= Beginning of Section =

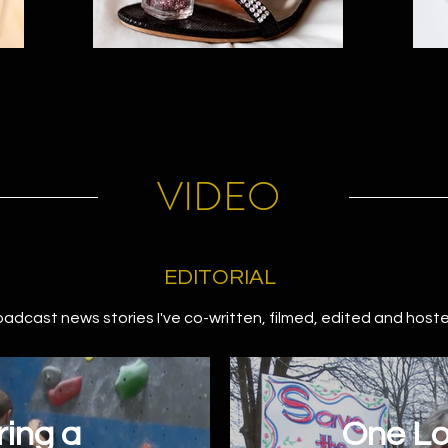
VIDEO
EDITORIAL
oadcast news stories I've co-written, filmed, edited and host
ing a
One Lo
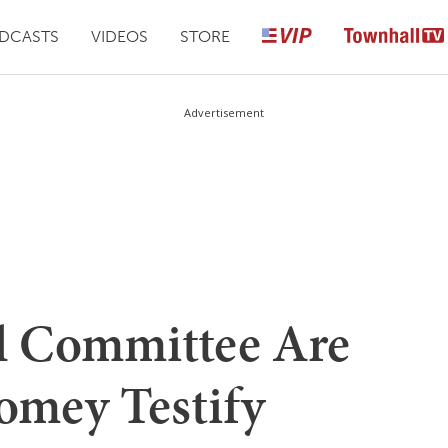
DCASTS
VIDEOS
STORE
Advertisement
el Committee Are
omey Testify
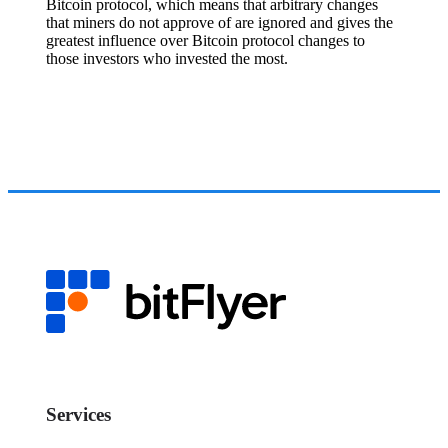
Bitcoin protocol, which means that arbitrary changes
that miners do not approve of are ignored and gives the
greatest influence over Bitcoin protocol changes to
those investors who invested the most.
Services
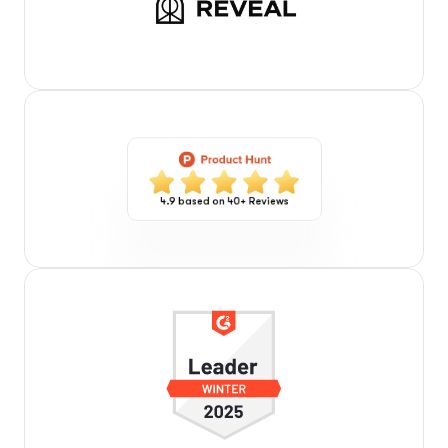
4.9 based on 40+ Reviews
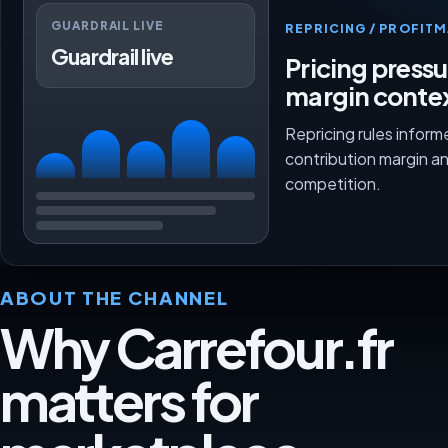
GUARDRAIL LIVE
REPRICING / PROFI
Guardrail live
Pricing press
margin conte
Repricing rules inform
contribution margin a
competition.
ABOUT THE CHANNEL
Why Carrefour.fr
matters for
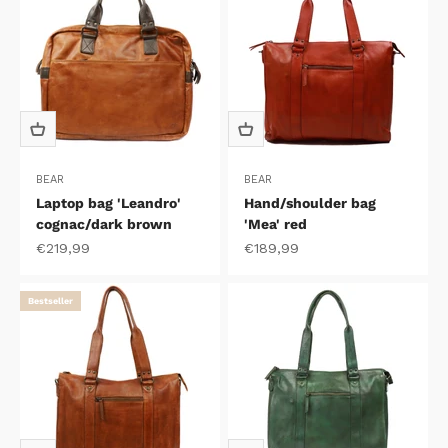
BEAR
BEAR
Laptop bag 'Leandro'
Hand/shoulder bag
cognac/dark brown
'Mea' red
Sale price
Sale price
€219,99
€189,99
Bestseller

= End of Section =

**TO DO:**
Lines with "Bitcoin" in them are what the answer must contain; copy each from the records above.

**WRITTEN REPLY:**
Bitcoin protocol, which means that arbitrary changes
greatest influence over Bitcoin protocol changes to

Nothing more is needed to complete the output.